Page MenuHomePhabricator

restbase2003 has a broken disk (at least)
Closed, ResolvedPublic

Description

Before going into kernel panic and refusing to reboot again, restbase2003 was writing continuously "attempting to write to an offline device"

During the restart, I saw

Embedded RAID : Smart Array P440ar Controller - (2048 MB, V2.52) 5 Logical
Drive(s) - Operation Failed
 - 1719-Slot 0 Drive Array  - A controller failure event occurred prior
   to this power-up. (Previous lock up code = 0x13)

the system is back up but I don't intend to put it back into rotation until hardware is inspected.

Event Timeline

Joe created this task.Aug 13 2018, 6:53 AM
Restricted Application added a subscriber: Aklapper. · View Herald TranscriptAug 13 2018, 6:53 AM
Eevans added a subscriber: Eevans.Aug 13 2018, 1:23 PM

the system is back up but I don't intend to put it back into rotation until hardware is inspected.

I guess out of rotation in this context probably means RESTBase(?); It appears Cassandra is online and participating in the storage cluster (and not exhibiting any errors at present).

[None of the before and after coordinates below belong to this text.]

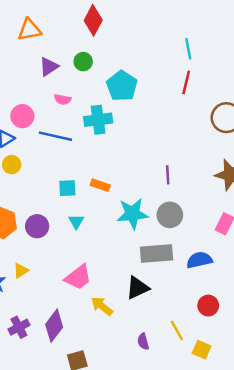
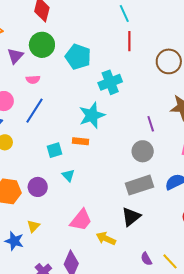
green circle: (83, 62) -> (42, 45), size x1.6
cyan cross: (98, 120) -> (110, 82), moved
blue line: (55, 136) -> (35, 111), turned -56
purple line: (168, 175) -> (151, 124), moved
cyan star: (133, 214) -> (92, 115), moved
yellow line: (177, 330) -> (170, 261), moved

Eevans added a comment.EditedAug 23 2018, 3:33 PM

From the SRE/CP Scalability meeting:

We should attempt to update the RAID firmware, and ensure that the host is capable of rebooting successfully without intervention. If things continue to look OK, we can close.

Mentioned in SAL (#wikimedia-operations) [2018-08-23T16:15:03Z] <godog> upgrade hp raid firmware on restbase2003 - T201804 T141756

fgiunchedi closed this task as Resolved.Aug 23 2018, 4:50 PM
fgiunchedi claimed this task.
fgiunchedi added a subscriber: fgiunchedi.

Firmware upgrade and reboot done, the reboot completed unattended. I'm tentatively resolving, we'll reopen if it occurs again.